Document Type

Article

Publication Date

Winter 2019

Abstract

Morley Roberts’s “The Experience of Mrs. Patterson-Grundy” is an inferior potboiler, all too fit for The Strand, a middlebrow general interest periodical (Willis). It is repetitive, its characters are underdeveloped, and its jokes usually fall flat. Even the Oxford Dictionary of National Biography indicates that “[c]ritics agree that he [Roberts] wrote far too much and too quickly, his popularity with the average reader being acquired at the cost of quality” (Coustillas). The present story exemplifies Roberts’s populism, but it warrants closer consideration for two special reasons: it mocks Victorian priggishness while extolling adventurous albeit patriarchal romanticism (unsurprising, given Morley Roberts’s reputation as an avid traveler and mountaineer), and it explores the nature of play and identity fluidity, presaging the self-reflexivity of postmodern literature.
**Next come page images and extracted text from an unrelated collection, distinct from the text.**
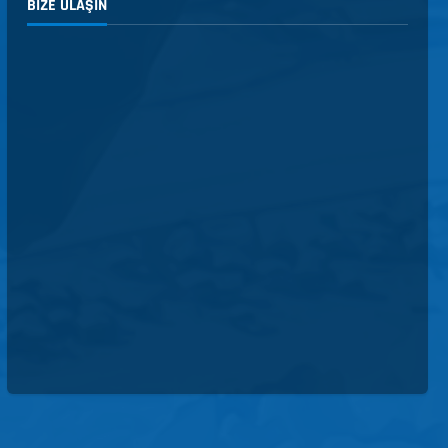
BIZE ULAŞIN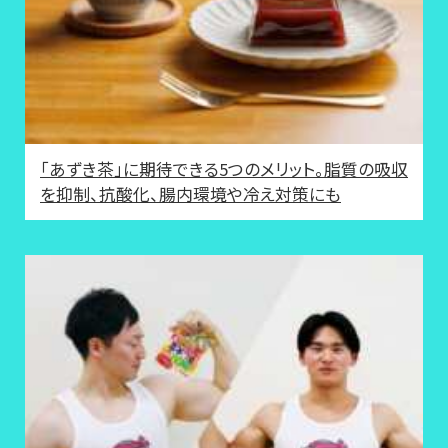
「あずき茶」に期待できる5つのメリット。脂質の吸収
を抑制、抗酸化、腸内環境や冷え対策にも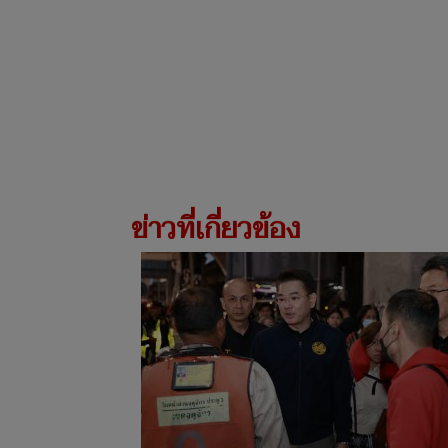
ข่าวที่เกี่ยวข้อง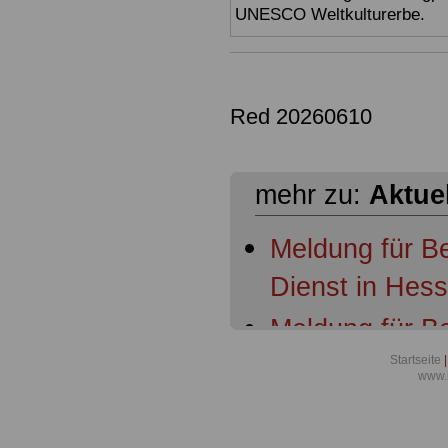
UNESCO Weltkulturerbe.
Red 20260610
mehr zu:
Aktue
Meldung für B
Dienst in Hes
Meldung für B
Dienst in Hess
Startseite
|
www.
Ruhestandsbe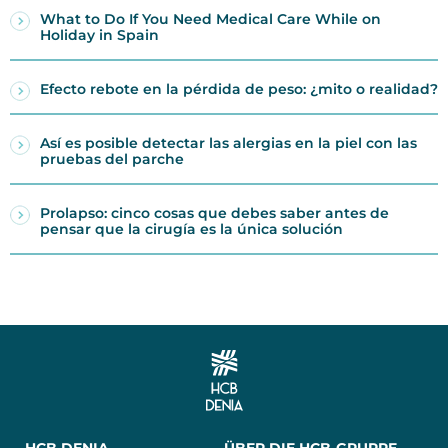
What to Do If You Need Medical Care While on
Holiday in Spain
Efecto rebote en la pérdida de peso: ¿mito o realidad?
Así es posible detectar las alergias en la piel con las
pruebas del parche
Prolapso: cinco cosas que debes saber antes de
pensar que la cirugía es la única solución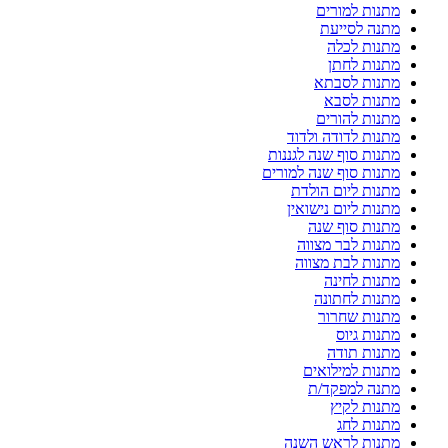
מתנות למורים
מתנה לסייעת
מתנות לכלה
מתנות לחתן
מתנות לסבתא
מתנות לסבא
מתנות להורים
מתנות לדודה ולדוד
מתנות סוף שנה לגננות
מתנות סוף שנה למורים
מתנות ליום הולדת
מתנות ליום נישואין
מתנות סוף שנה
מתנות לבר מצווה
מתנות לבת מצווה
מתנות לחינה
מתנות לחתונה
מתנות שחרור
מתנות גיוס
מתנות תודה
מתנות למילואים
מתנה למפקד/ת
מתנות לקיץ
מתנות לחג
מתנות לראש השנה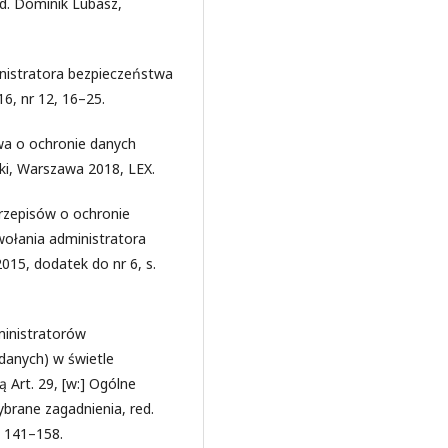
d. Dominik Lubasz,
inistratora bezpieczeństwa
16, nr 12, 16–25.
awa o ochronie danych
i, Warszawa 2018, LEX.
rzepisów o ochronie
ołania administratora
015, dodatek do nr 6, s.
ministratorów
danych) w świetle
 Art. 29, [w:] Ogólne
brane zagadnienia, red.
. 141–158.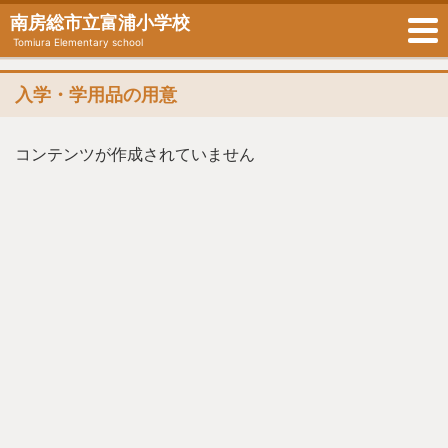
南房総市立富浦小学校
Tomiura Elementary school
入学・学用品の用意
コンテンツが作成されていません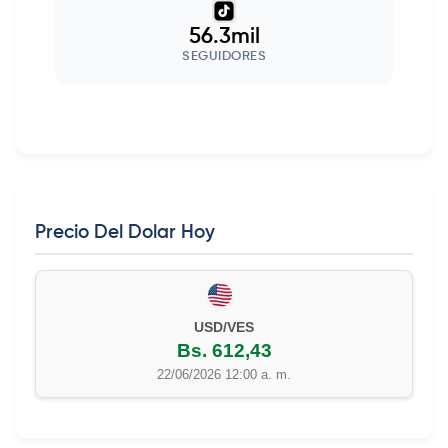
56.3mil
SEGUIDORES
Precio Del Dolar Hoy
EUR/VES
Bs. 702,42
22/06/2026 12:00 a. m.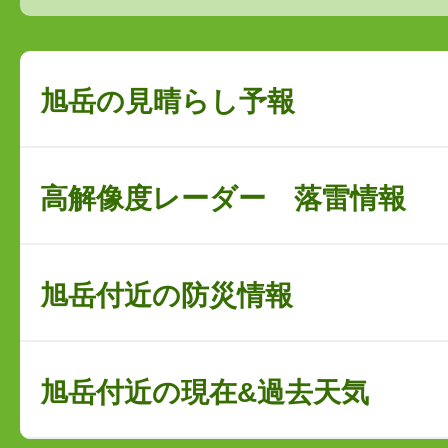
旭岳の見晴らし予報
高解像度レーダー 落雷情報
旭岳付近の防災情報
旭岳付近の現在&過去天気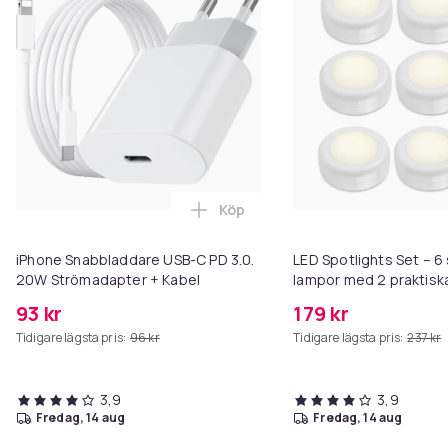
Vikt, gram
599
Artikel.nr.
b762f01a-8891-5e6d-adee-aca35c57577f
Produktsäkerhetsinformation
Köp
Lägg till iPhone Snabbladdare 
iPhone Snabbladdare USB-C PD 3.0.
LED Spotlights Set – 6 
20W Strömadapter + Kabel
lampor med 2 praktisk
fjärrkontroller
93 kr
179 kr
Tidigare lägsta pris:
96 kr
Tidigare lägsta pris:
237 kr
3,9
3,9
fredag, 14 aug
fredag, 14 aug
Characters with suspicious names assume new personas, don costumes, invent identities for others, fumble in maintaining social illusions, and most importantly, play roles until they become those roles. Thus, “The Experience of Mrs. Patterson-Grundy” may be understood as both a proto-Baudrillardian exploration of the hyperreal in Edwardian romance and a patriarchal failure to create a gender-equitable simulation.